→ **DIRECTIONS**
Please set down every line of the records below exactly, without the pictures.

===

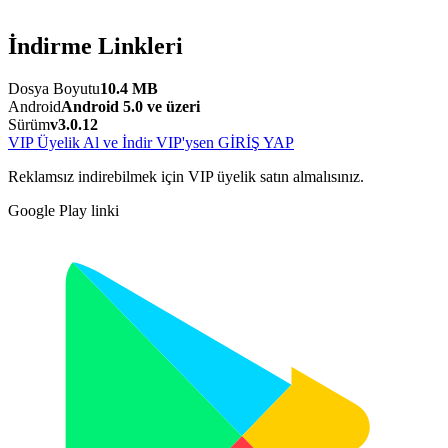
İndirme Linkleri
Dosya Boyutu
10.4 MB
Android
Android 5.0 ve üzeri
Sürüm
v3.0.12
VIP Üyelik Al ve İndir
VIP'ysen GİRİŞ YAP
Reklamsız indirebilmek için VIP üyelik satın almalısınız.
Google Play linki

===

→ **OUTPUT**
İndirme Linkleri
Dosya Boyutu
10.4 MB
Android
Android 5.0 ve üzeri
Sürüm
v3.0.12
VIP Üyelik Al ve İndir
VIP'ysen GİRİŞ YAP
Reklamsız indirebilmek için VIP üyelik satın almalısınız.
Google Play linki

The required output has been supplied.